### Exercise
Set down exactly, from the records below, the line with "mmobilie verkaufen" through the line with "Grundstück verkaufen", and nothing else.

### Data
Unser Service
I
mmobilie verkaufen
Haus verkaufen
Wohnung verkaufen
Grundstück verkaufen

---

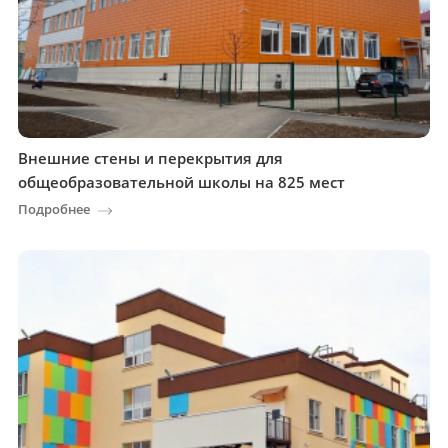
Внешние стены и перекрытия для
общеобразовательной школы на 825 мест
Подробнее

### Expected answer
mmobilie verkaufen
Haus verkaufen
Wohnung verkaufen
Grundstück verkaufen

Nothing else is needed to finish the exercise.